From Anthropic

Point Claude Code or the Anthropic SDK at Melious with two environment variables

Melious implements Anthropic's Messages API (POST /v1/messages) alongside the OpenAI API. If you're using Claude Code, the Anthropic SDK, or anything that speaks that shape, you don't need a new client — just two environment variables.

Claude Code

Claude Code reads ANTHROPIC_API_KEY and ANTHROPIC_BASE_URL. Point both at Melious:

export ANTHROPIC_API_KEY=sk-mel-<YOUR_API_KEY>
export ANTHROPIC_BASE_URL=https://api.melious.ai
claude

That's the whole setup. Your sessions now route through Melious, which runs the inference on open-weight models and sends back Anthropic-shaped responses. No code changes in Claude Code itself.

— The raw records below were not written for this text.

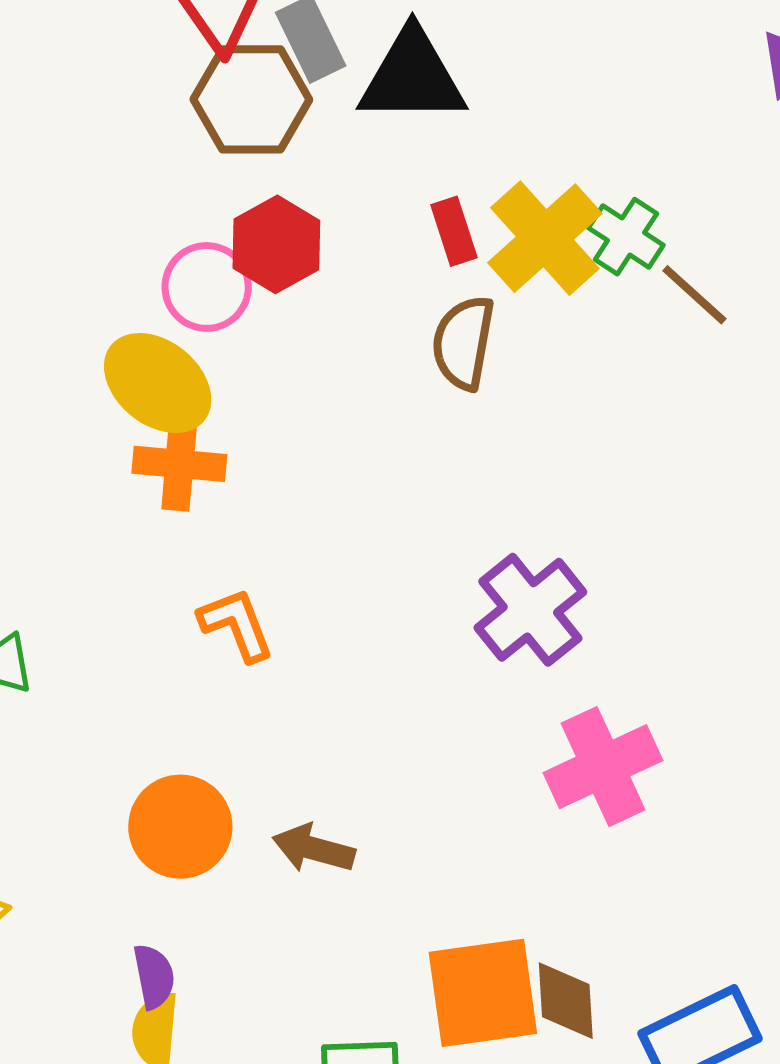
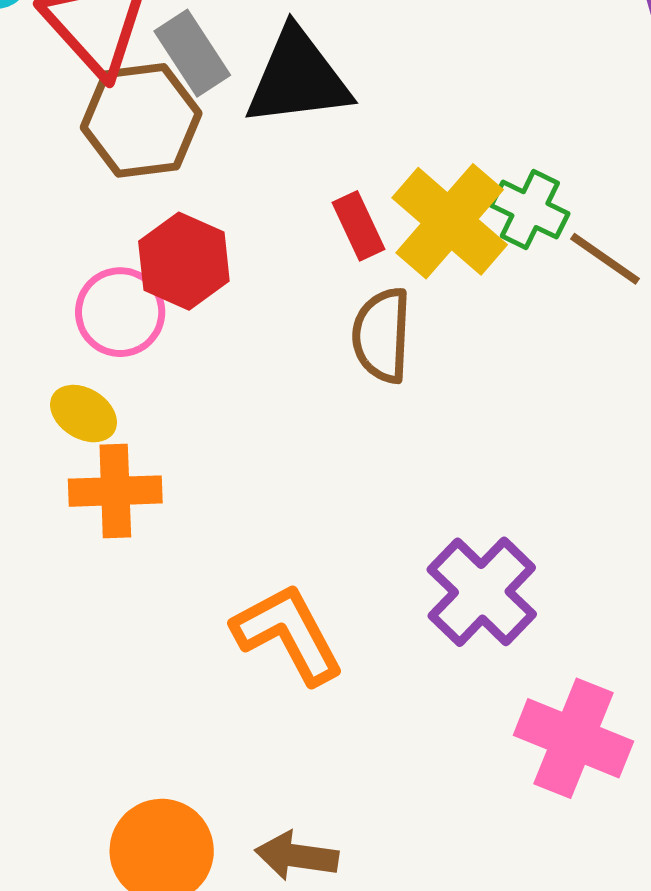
yellow ellipse: (158, 383) -> (84, 414), size x0.6
orange L-shape: (236, 625) -> (288, 634), moved, size x1.4
pink cross: (603, 767) -> (573, 738), turned -36

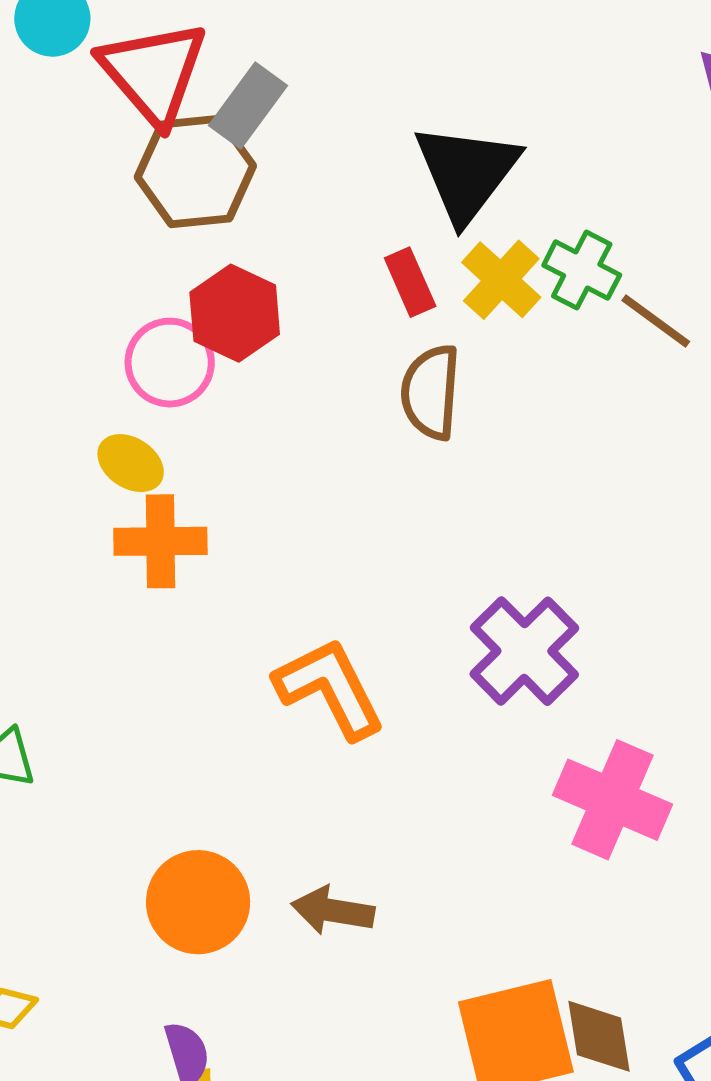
gray rectangle: (192, 53) -> (248, 106), turned 68
black triangle: (298, 78) -> (467, 172), moved, turned -47
yellow cross: (450, 221) -> (501, 280), size x0.7

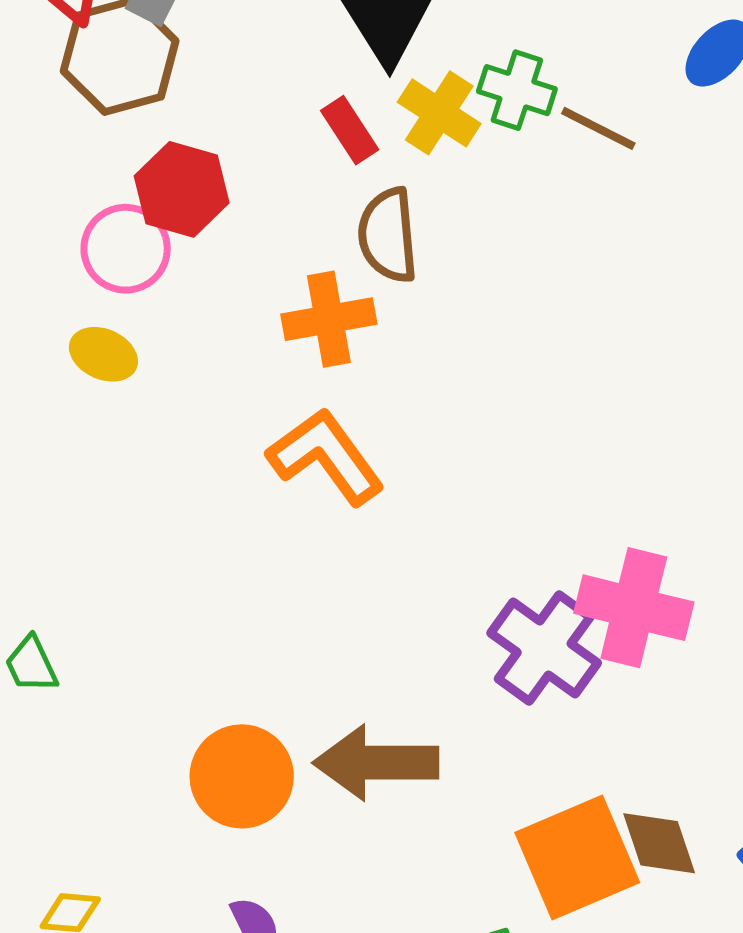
orange cross: (160, 541) -> (329, 319), moved
purple cross: (524, 651) -> (544, 648), moved
orange L-shape: (330, 688) -> (326, 457), moved
brown arrow: (333, 911) -> (376, 763), size x1.5

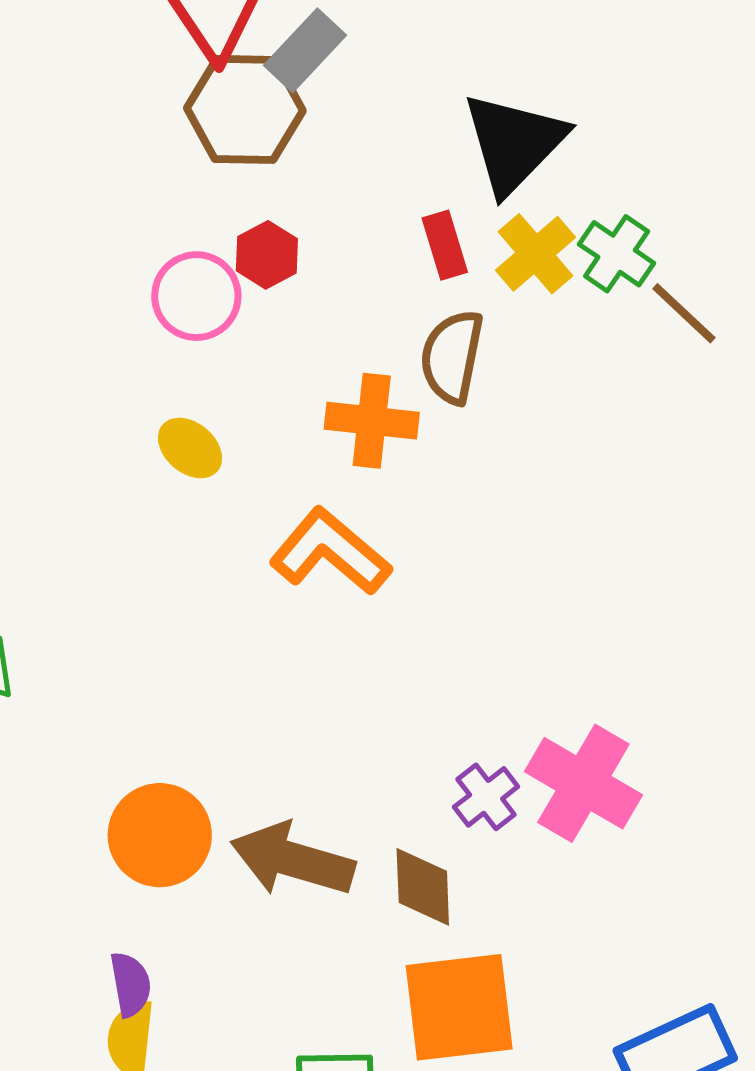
red hexagon: (182, 189) -> (267, 255), size x0.7
yellow ellipse: (103, 354) -> (190, 448), moved
orange L-shape: (326, 457) -> (330, 552), turned -30
purple cross: (544, 648) -> (486, 797), size x0.6
brown diamond: (659, 843) -> (423, 887), moved

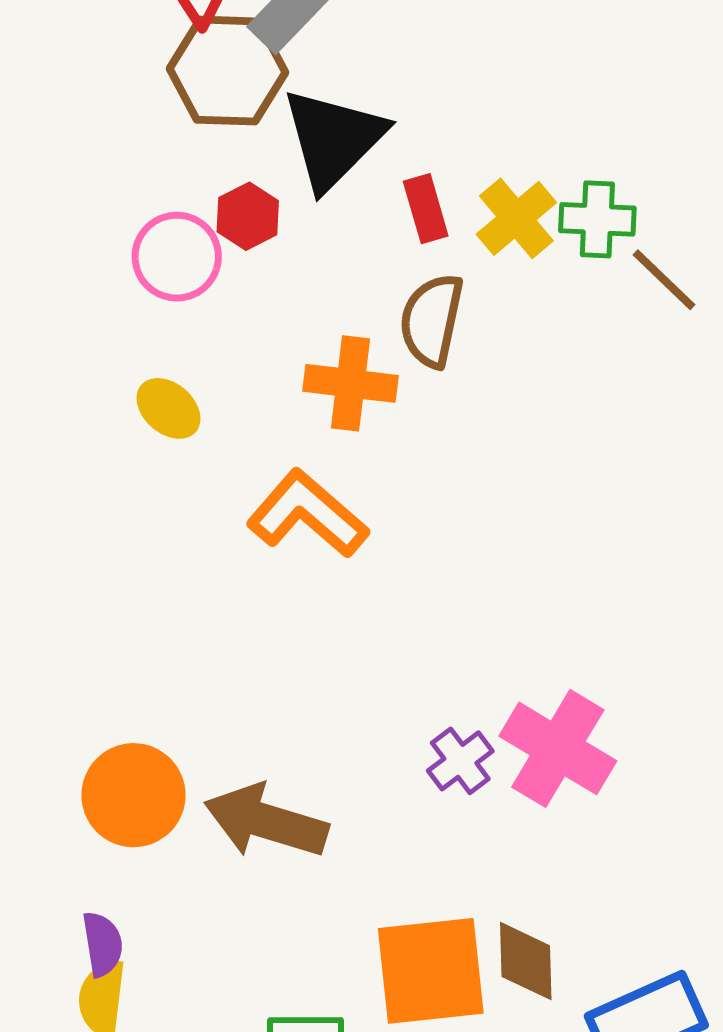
black triangle: (514, 143) -> (333, 139), moved
green cross: (617, 254) -> (597, 219), turned -32
brown diamond: (423, 887) -> (526, 961), moved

The base URL is https://api.melious.ai — not .../v1. Anthropic's SDK appends its own version prefix, so you give it the root.

Anthropic SDK

Same idea, different caller:

from anthropic import Anthropic

client = Anthropic(
    api_key="sk-mel-<YOUR_API_KEY>",
    base_url="https://api.melious.ai",
)

response = client.messages.create(
    model="claude-sonnet-4",
    max_tokens=256,
    messages=[{"role": "user", "content": "Name three Hanseatic cities."}],
)
print(response.content[0].text)

import Anthropic from "@anthropic-ai/sdk";

const client = new Anthropic({
  apiKey: "sk-mel-<YOUR_API_KEY>",
  baseURL: "https://api.melious.ai",
});

const response = await client.messages.create({
  model: "claude-sonnet-4",
  max_tokens: 256,
  messages: [{ role: "user", content: "Name three Hanseatic cities." }],
});
console.log(response.content[0].text);

How model names are mapped

We don't run Claude. When you send a claude-* model ID, we map it to an open-weight model before the inference runs. The Anthropic SDK hardcodes these names, and Claude Code ships with them — so the mapping is what lets those clients work unmodified.

The defaults:

You send	We run
anything containing `opus` (case-insensitive)	`glm-4.7`
anything containing `sonnet`	`deepseek-v3.2`
anything containing `haiku`	`gpt-oss-120b`
anything else	the string as-is

These are defaults — an admin can override them per-instance via config keys anthropic.model_mapping.opus, anthropic.model_mapping.sonnet, and anthropic.model_mapping.haiku.

The response carries the original name back. If you sent claude-sonnet-4, the response model field is claude-sonnet-4 — so Claude Code's internal assumptions don't break. The actually-executed model appears in usage tracking on the Melious side, not in the wire response.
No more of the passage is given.